Dataset items:
- - - -

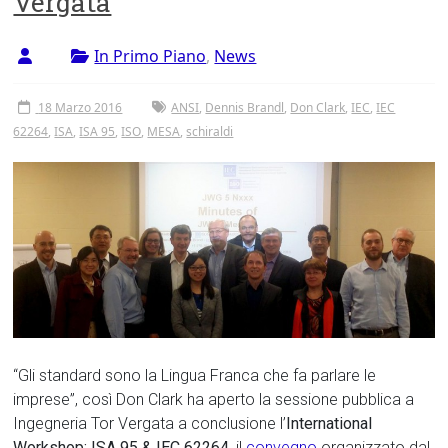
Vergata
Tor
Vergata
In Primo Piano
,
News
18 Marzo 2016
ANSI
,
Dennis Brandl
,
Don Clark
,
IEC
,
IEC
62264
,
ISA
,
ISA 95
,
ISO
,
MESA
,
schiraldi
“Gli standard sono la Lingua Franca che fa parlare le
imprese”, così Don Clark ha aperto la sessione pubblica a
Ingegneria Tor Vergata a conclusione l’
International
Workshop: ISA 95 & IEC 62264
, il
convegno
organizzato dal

- - - -

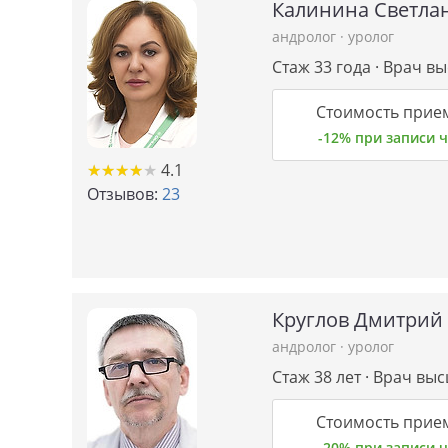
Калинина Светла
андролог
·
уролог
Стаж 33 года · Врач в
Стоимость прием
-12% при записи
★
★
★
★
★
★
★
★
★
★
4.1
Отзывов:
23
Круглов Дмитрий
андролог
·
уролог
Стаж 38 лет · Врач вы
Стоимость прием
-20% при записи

- - - -

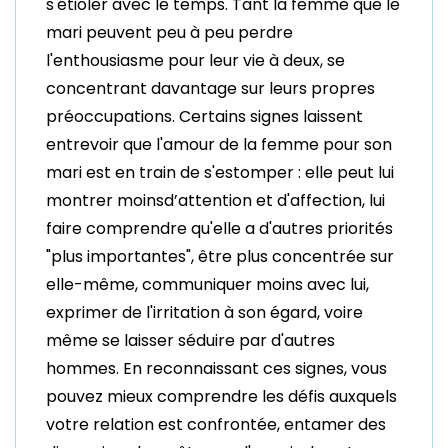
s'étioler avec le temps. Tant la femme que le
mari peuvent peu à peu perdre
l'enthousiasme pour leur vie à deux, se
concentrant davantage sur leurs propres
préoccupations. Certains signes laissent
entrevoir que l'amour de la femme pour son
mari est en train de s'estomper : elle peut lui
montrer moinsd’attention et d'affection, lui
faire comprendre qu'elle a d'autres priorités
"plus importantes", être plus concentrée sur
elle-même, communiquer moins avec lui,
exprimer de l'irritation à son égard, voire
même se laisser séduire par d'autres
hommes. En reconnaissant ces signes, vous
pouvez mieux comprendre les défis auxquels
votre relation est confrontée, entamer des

- - - -

- **WHAT NEEDS TO BE DONE**: What lines above contain the word "avec"? Please copy each one.

- **OUTPUT OF THE EXERCISE**:
s'étioler avec le temps. Tant la femme que le
elle-même, communiquer moins avec lui,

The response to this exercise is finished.